Strage di Paderno Dugnano: Alberto Pellai, “per la nostra società la fragilità non è roba da uomini”. “Allenare i figli ad affrontare le sfide della vita”

Oggi moltissimi adolescenti hanno dentro di sé “un vuoto angoscioso, un abisso interiore che dà segnali che non vengono riconosciuti, che non sanno come attraversare e gestire”. E i maschi “fanno più fatica a chiedere aiuto”: per la nostra società la fragilità “non è roba da uomini”. Lo sostiene in un’intervista al Sir Alberto Pellai, medico, psicoterapeuta ed esperto in educazione alla salute e alla prevenzione in età evolutiva, commentando la strage familiare di Paderno Dugnano. Non possiamo sapere che cosa sia scattato nella mente del giovanissimo omicida, ma “quello che certamente avvertiamo in questa narrazione – spiega Pellai – sono sintomi di de-personalizzazione e de-realizzazione che spesso conducono ad una sorta di stato dissociativo, uno stare dentro la vita facendo tutto con modalità automatiche, sentendosi incapaci di gestirla e di controllarla”. Il motivo per cui “ci troviamo a compiere gesti che non erano intenzionali, ma che vengono comunque agiti”. Tuttavia, secondo l’esperto, nel corso dell’adolescenza “capita a tutti di avere vissuti faticosi, di sperimentare disagio: una caratteristica fisiologica che obbliga però il ragazzo e la ragazza a rimanere in contatto in modo funzionale con il proprio mondo interiore, a saper riconoscere e validare i propri stati emotivi, a saper eventualmente chiedere aiuto. Quello che oggi accade a moltissimi adolescenti – più ai maschi che alle ragazze -, è di avere dentro di sé un vuoto angoscioso, un abisso interiore che dà segnali che non vengono riconosciuti, che non sanno come attraversare e gestire. Si tratta spesso di ragazzi che hanno goduto di grande benessere, ma hanno poco – o nessuno – allenamento ad affrontare le sfide del disagio e della fatica, per cui non sono dotati di quelle competenze emotive e cognitive che di fronte alle difficoltà ciascuno di noi è chiamato a mettere in campo”. Con l’aggravante che per i maschi entra in gioco l’archetipo culturale dell’uomo “forte” che non può ammettere fragilità e fatica a chiedere aiuto.

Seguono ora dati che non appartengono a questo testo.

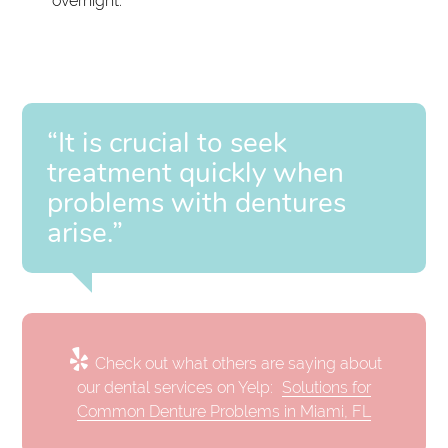
overnight.
“It is crucial to seek
treatment quickly when
problems with dentures
arise.”
Check out what others are saying about
our dental services on Yelp:
Solutions for
Common Denture Problems in Miami, FL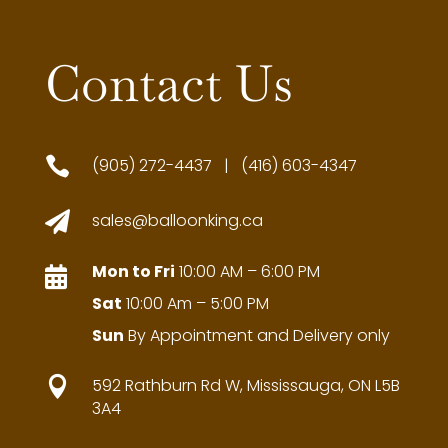
Contact Us

(905) 272-4437 | (416) 603-4347

sales@balloonking.ca
Mon to Fri
10:00 AM – 6:00 PM

Sat
10:00 Am – 5:00 PM
Sun
By Appointment and Delivery only

592 Rathburn Rd W, Mississauga, ON L5B
3A4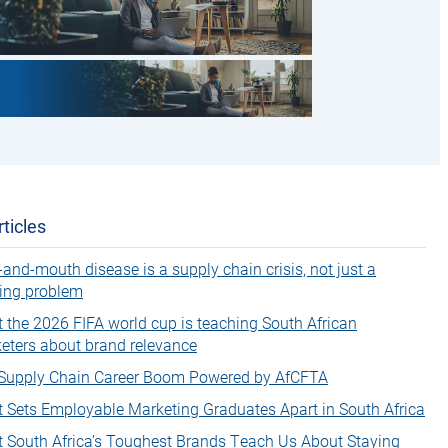
ticles
-and-mouth disease is a supply chain crisis, not just a
ing problem
 the 2026 FIFA world cup is teaching South African
eters about brand relevance
Supply Chain Career Boom Powered by AfCFTA
 Sets Employable Marketing Graduates Apart in South Africa
 South Africa’s Toughest Brands Teach Us About Staying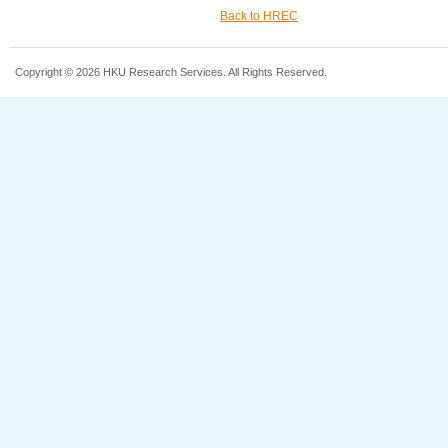
Back to HREC
Copyright © 2026 HKU Research Services. All Rights Reserved.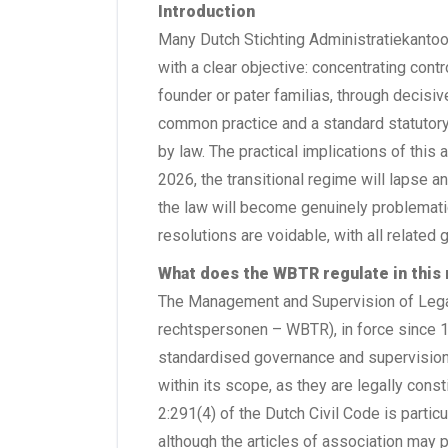
Introduction
Many Dutch Stichting Administratiekantoor
with a clear objective: concentrating contro
founder or pater familias, through decisiv
common practice and a standard statutory 
by law. The practical implications of this 
2026, the transitional regime will lapse a
the law will become genuinely problemat
resolutions are voidable, with all related 
What does the WBTR regulate in this
The Management and Supervision of Legal
rechtspersonen – WBTR), in force since 1 
standardised governance and supervision wi
within its scope, as they are legally const
2:291(4) of the Dutch Civil Code is particul
although the articles of association may p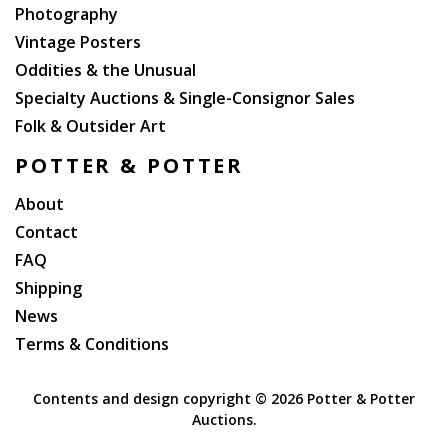
Photography
Vintage Posters
Oddities & the Unusual
Specialty Auctions & Single-Consignor Sales
Folk & Outsider Art
POTTER & POTTER
About
Contact
FAQ
Shipping
News
Terms & Conditions
Contents and design copyright ©
2026 Potter & Potter
Auctions.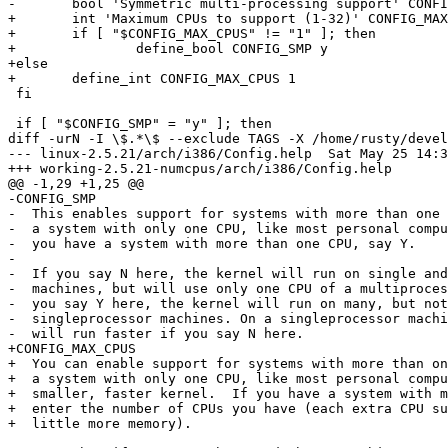
-	bool 'Symmetric multi-processing support' CONFIG_SMP

+	int 'Maximum CPUs to support (1-32)' CONFIG_MAX_CPUS 1

+	if [ "$CONFIG_MAX_CPUS" != "1" ]; then

+		define_bool CONFIG_SMP y

+else

+	define_int CONFIG_MAX_CPUS 1

 fi

 if [ "$CONFIG_SMP" = "y" ]; then

diff -urN -I \$.*\$ --exclude TAGS -X /home/rusty/devel
--- linux-2.5.21/arch/i386/Config.help	Sat May 25 14:34:36 2002

+++ working-2.5.21-numcpus/arch/i386/Config.help	Wed Jun 12 13:23:03 2002

@@ -1,29 +1,25 @@

-CONFIG_SMP

-  This enables support for systems with more than one 
-  a system with only one CPU, like most personal compu
-  you have a system with more than one CPU, say Y.

-

-  If you say N here, the kernel will run on single and
-  machines, but will use only one CPU of a multiproces
-  you say Y here, the kernel will run on many, but not
-  singleprocessor machines. On a singleprocessor machi
-  will run faster if you say N here.

+CONFIG_MAX_CPUS

+  You can enable support for systems with more than on
+  a system with only one CPU, like most personal compu
+  smaller, faster kernel.  If you have a system with m
+  enter the number of CPUs you have (each extra CPU su
+  little more memory).
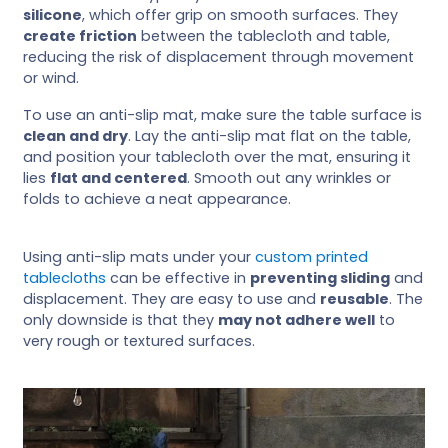
silicone
, which offer grip on smooth surfaces. They
create friction
between the tablecloth and table,
reducing the risk of displacement through movement
or wind.
To use an anti-slip mat, make sure the table surface is
clean and dry
. Lay the anti-slip mat flat on the table,
and position your tablecloth over the mat, ensuring it
lies
flat and centered
. Smooth out any wrinkles or
folds to achieve a neat appearance.
Using anti-slip mats under your
custom printed
tablecloths
can be effective in
preventing sliding
and
displacement. They are easy to use and
reusable
. The
only downside is that they
may not adhere well
to
very rough or textured surfaces.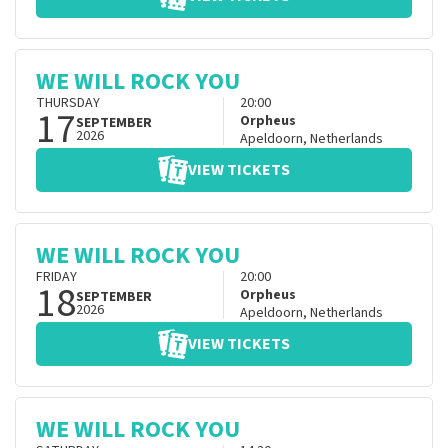
WE WILL ROCK YOU
THURSDAY
20:00
17
Orpheus
SEPTEMBER
2026
Apeldoorn
,
Netherlands
VIEW TICKETS
WE WILL ROCK YOU
FRIDAY
20:00
18
Orpheus
SEPTEMBER
2026
Apeldoorn
,
Netherlands
VIEW TICKETS
WE WILL ROCK YOU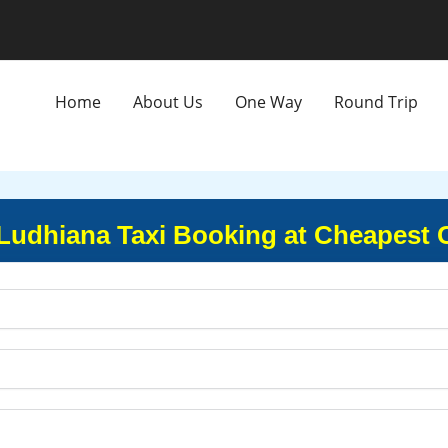
Home
About Us
One Way
Round Trip
 Ludhiana Taxi Booking at Cheapest 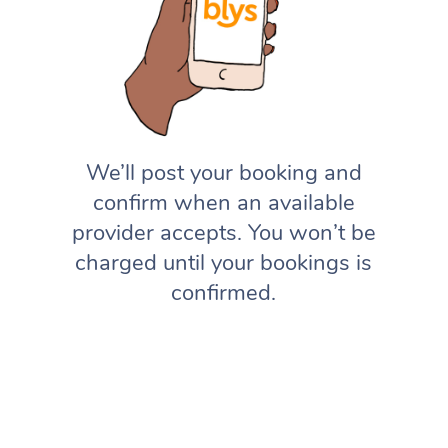
We’ll post your booking and
confirm when an available
provider accepts. You won’t be
charged until your bookings is
confirmed.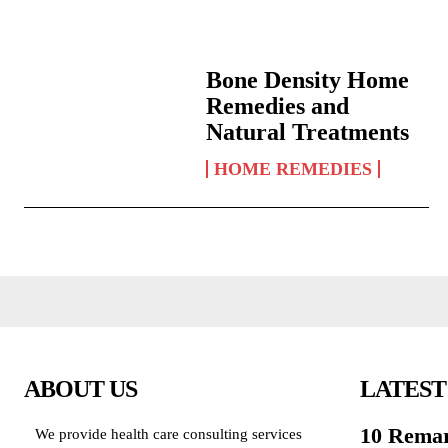
Bone Density Home
Remedies and
Natural Treatments
HOME REMEDIES
ABOUT US
LATEST
10 Remar
We provide health care consulting services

Per tutti “la nostra società della performance” che spinge ad “essere numeri uno”. A quel punto, osserva Pellai, “è faticoso confidare ad una famiglia che ti ha fatto credere onnipotente: io mi sento fragile e rischio di spezzarmi. E’ come far crollare il palco che ci siamo costruiti per stare sulla scena della vita”.